_PROBLEM TO SOLVE_: Return all the data verbatim but without images.

------------------------------

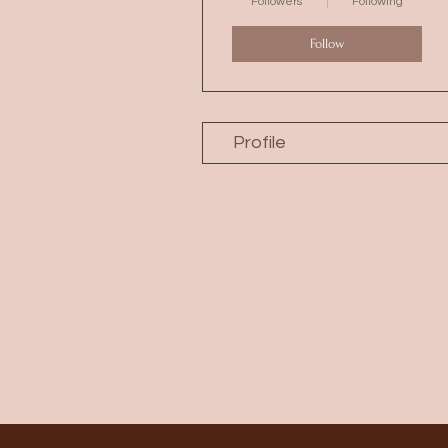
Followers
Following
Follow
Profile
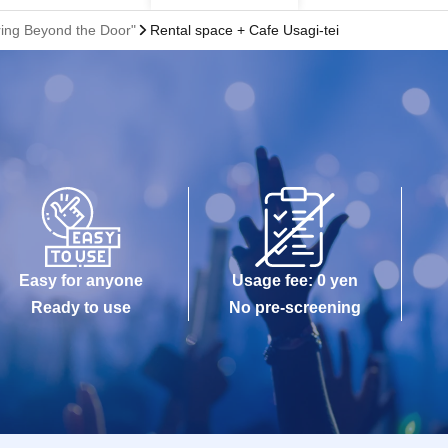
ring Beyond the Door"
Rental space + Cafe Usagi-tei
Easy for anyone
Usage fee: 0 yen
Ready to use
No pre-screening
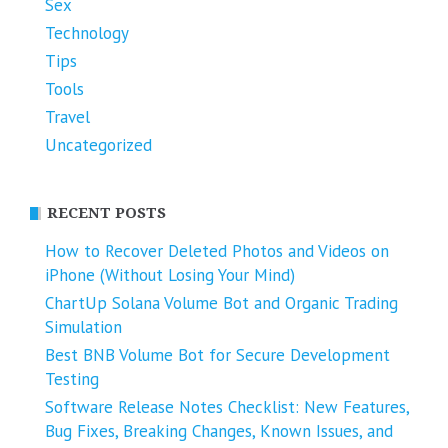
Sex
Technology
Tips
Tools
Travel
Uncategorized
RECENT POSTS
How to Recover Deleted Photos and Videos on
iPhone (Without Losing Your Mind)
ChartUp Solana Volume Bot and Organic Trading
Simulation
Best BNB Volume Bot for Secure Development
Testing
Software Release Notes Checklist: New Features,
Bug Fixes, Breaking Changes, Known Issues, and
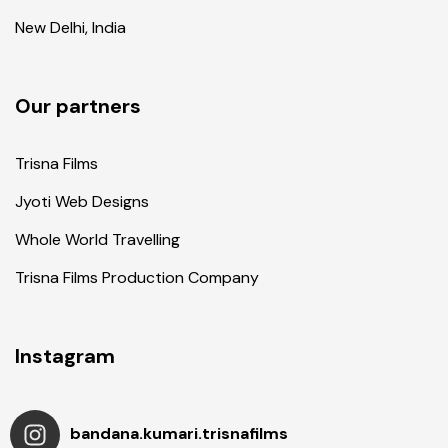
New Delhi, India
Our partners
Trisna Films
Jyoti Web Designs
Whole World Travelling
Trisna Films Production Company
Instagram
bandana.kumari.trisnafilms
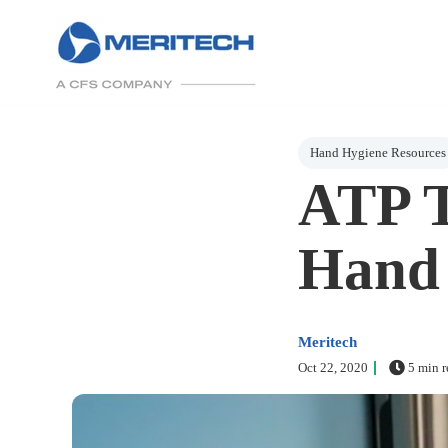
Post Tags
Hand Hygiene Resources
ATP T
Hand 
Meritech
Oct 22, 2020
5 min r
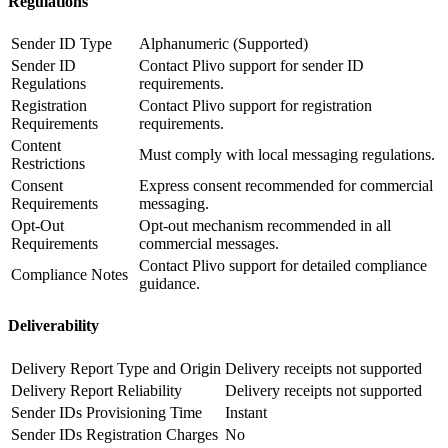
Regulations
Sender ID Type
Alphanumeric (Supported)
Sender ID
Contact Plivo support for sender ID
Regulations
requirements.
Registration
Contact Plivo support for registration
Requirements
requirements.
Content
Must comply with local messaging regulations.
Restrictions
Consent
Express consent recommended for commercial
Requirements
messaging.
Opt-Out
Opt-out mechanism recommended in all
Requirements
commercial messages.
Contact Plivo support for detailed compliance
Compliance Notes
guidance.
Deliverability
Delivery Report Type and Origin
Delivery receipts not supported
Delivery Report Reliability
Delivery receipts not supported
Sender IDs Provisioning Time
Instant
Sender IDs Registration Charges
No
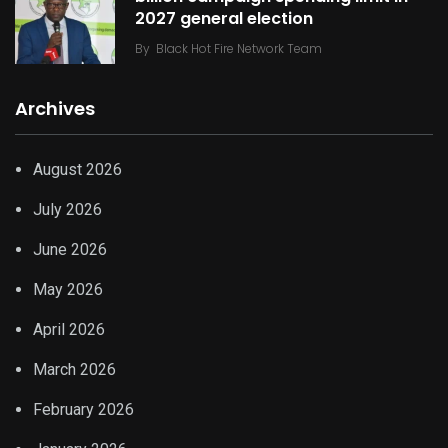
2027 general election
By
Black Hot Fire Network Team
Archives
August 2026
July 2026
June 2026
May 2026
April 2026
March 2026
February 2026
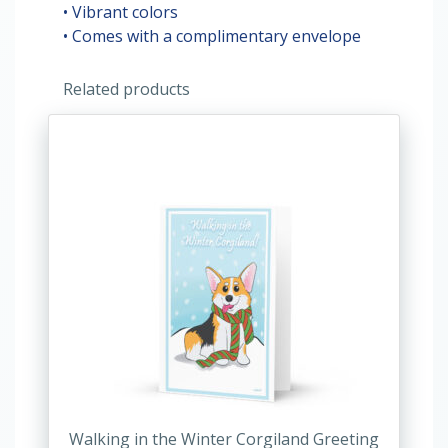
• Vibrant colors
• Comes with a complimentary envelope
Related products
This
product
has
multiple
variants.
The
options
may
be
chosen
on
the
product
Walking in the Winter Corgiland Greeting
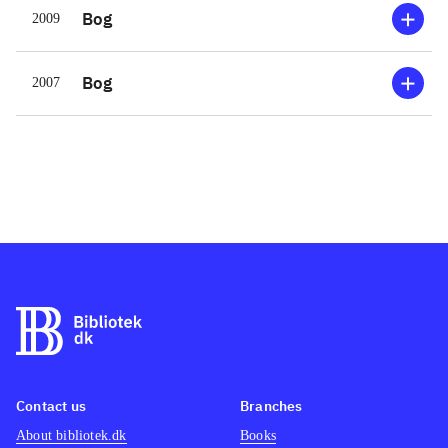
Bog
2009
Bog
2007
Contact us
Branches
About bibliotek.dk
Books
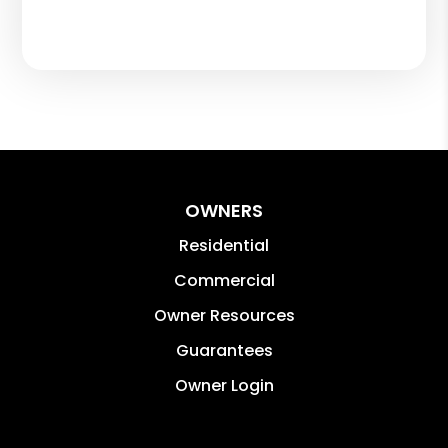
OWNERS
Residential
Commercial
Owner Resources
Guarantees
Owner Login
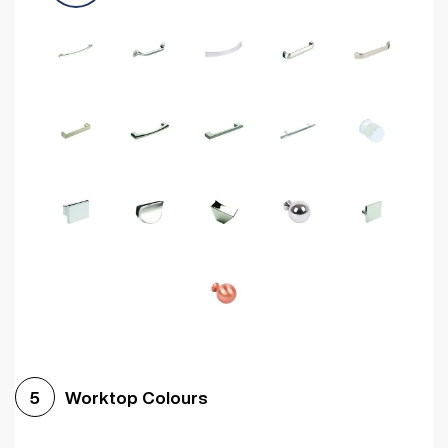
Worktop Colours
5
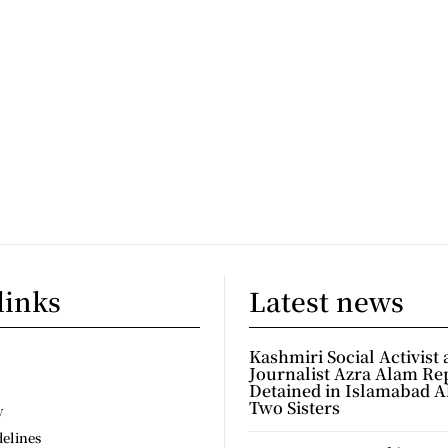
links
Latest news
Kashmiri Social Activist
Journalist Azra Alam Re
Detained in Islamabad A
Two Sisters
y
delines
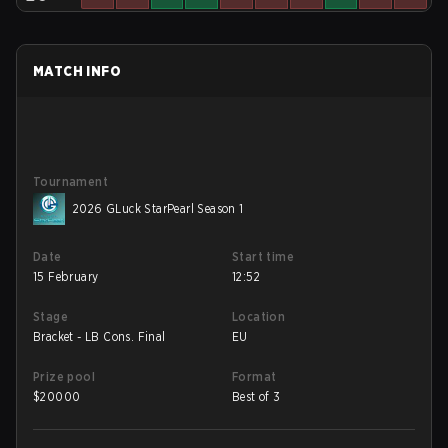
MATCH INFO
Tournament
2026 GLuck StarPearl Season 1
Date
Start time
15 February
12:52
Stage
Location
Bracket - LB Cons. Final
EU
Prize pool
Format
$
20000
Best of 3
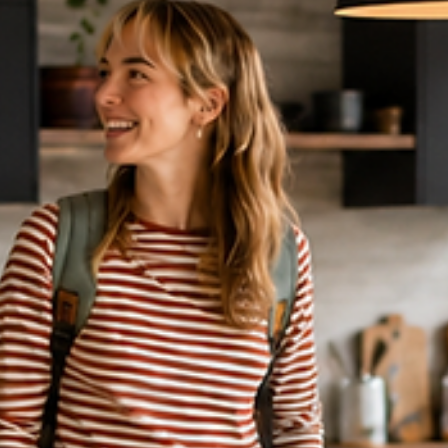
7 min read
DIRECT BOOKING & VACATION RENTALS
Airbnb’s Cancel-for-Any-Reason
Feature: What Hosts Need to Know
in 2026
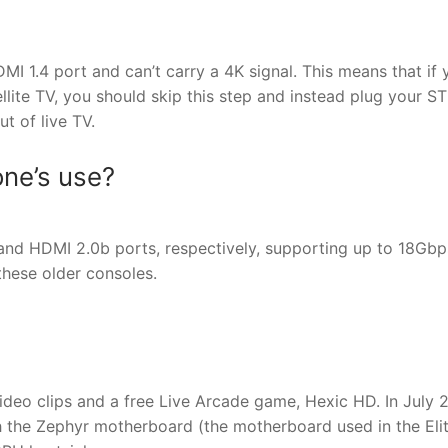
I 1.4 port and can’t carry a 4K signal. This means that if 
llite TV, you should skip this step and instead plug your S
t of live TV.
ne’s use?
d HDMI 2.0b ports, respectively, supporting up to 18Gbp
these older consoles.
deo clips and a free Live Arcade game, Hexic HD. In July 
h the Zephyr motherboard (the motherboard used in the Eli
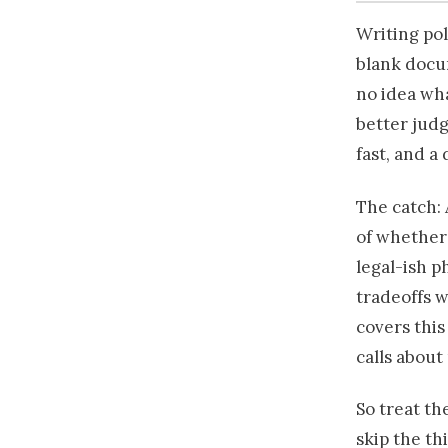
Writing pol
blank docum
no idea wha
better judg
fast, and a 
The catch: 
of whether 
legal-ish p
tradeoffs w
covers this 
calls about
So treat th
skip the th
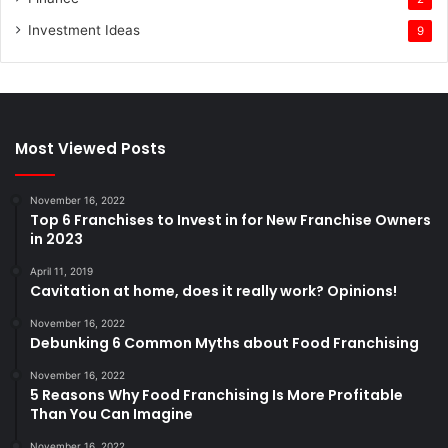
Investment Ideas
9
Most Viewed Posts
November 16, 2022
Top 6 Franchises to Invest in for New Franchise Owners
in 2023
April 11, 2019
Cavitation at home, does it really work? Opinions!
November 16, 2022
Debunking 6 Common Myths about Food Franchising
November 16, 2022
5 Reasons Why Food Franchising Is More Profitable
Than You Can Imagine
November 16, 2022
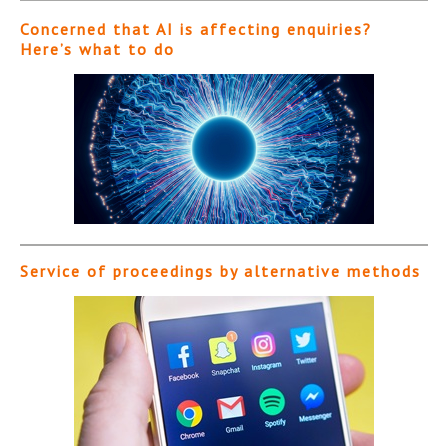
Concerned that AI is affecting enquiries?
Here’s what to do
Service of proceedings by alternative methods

------------------------------

_OUTPUT OF THE TASK_:
Followers
Following
Follow
Profile
ring Beyond the Door"
Rental space + Cafe Usagi-tei
Easy for anyone
Usage fee: 0 yen
Ready to use
No pre-screening
Sex
Technology
Tips
Tools
Travel
Uncategorized
RECENT POSTS
How to Recover Deleted Photos and Videos on
iPhone (Without Losing Your Mind)
ChartUp Solana Volume Bot and Organic Trading
Simulation
Best BNB Volume Bot for Secure Development
Testing
Software Release Notes Checklist: New Features,
Bug Fixes, Breaking Changes, Known Issues, and
New Delhi, India
Our partners
Trisna Films
Jyoti Web Designs
Whole World Travelling
Trisna Films Production Company
Instagram
bandana.kumari.trisnafilms
Post Tags
Hand Hygiene Resources
ATP T
Hand 
Meritech
Oct 22, 2020
5 min r
Regulations
Sender ID Type
Alphanumeric (Supported)
Sender ID
Contact Plivo support for sender ID
Regulations
requirements.
Registration
Contact Plivo support for registration
Requirements
requirements.
Content
Must comply with local messaging regulations.
Restrictions
Consent
Express consent recommended for commercial
Requirements
messaging.
Opt-Out
Opt-out mechanism recommended in all
Requirements
commercial messages.
Contact Plivo support for detailed compliance
Compliance Notes
guidance.
Deliverability
Delivery Report Type and Origin
Delivery receipts not supported
Delivery Report Reliability
Delivery receipts not supported
Sender IDs Provisioning Time
Instant
Sender IDs Registration Charges
No
2027 general election
By
Black Hot Fire Network Team
Archives
August 2026
July 2026
June 2026
May 2026
April 2026
March 2026
February 2026
• Vibrant colors
• Comes with a complimentary envelope
Related products
This
product
has
multiple
variants.
The
options
may
be
chosen
on
the
product
Walking in the Winter Corgiland Greeting
Bog
2009
Bog
2007
Contact us
Branches
About bibliotek.dk
Books
OWNERS
Residential
Commercial
Owner Resources
Guarantees
Owner Login
Worktop Colours
5
links
Latest news
Kashmiri Social Activist
Journalist Azra Alam Re
Detained in Islamabad A
Two Sisters
y
delines
MATCH INFO
Tournament
2026 GLuck StarPearl Season 1
Date
Start time
15 February
12:52
Stage
Location
Bracket - LB Cons. Final
EU
Prize pool
Format
$
20000
Best of 3
7 min read
DIRECT BOOKING & VACATION RENTALS
Airbnb’s Cancel-for-Any-Reason
Feature: What Hosts Need to Know
in 2026
I 1.4 port and can’t carry a 4K signal. This means that if 
llite TV, you should skip this step and instead plug your S
t of live TV.
ne’s use?
d HDMI 2.0b ports, respectively, supporting up to 18Gbp
these older consoles.
deo clips and a free Live Arcade game, Hexic HD. In July 
h the Zephyr motherboard (the motherboard used in the Eli
Writing pol
blank docum
no idea wha
better judg
fast, and a 
The catch: 
of whether 
legal-ish p
tradeoffs w
covers this 
calls about
So treat th
skip the th
Investment Ideas
9
Most Viewed Posts
November 16, 2022
Top 6 Franchises to Invest in for New Franchise Owners
in 2023
April 11, 2019
Cavitation at home, does it really work? Opinions!
November 16, 2022
Debunking 6 Common Myths about Food Franchising
November 16, 2022
5 Reasons Why Food Franchising Is More Profitable
Than You Can Imagine
November 16, 2022
Concerned that AI is affecting enquiries?
Here’s what to do
Service of proceedings by alternative methods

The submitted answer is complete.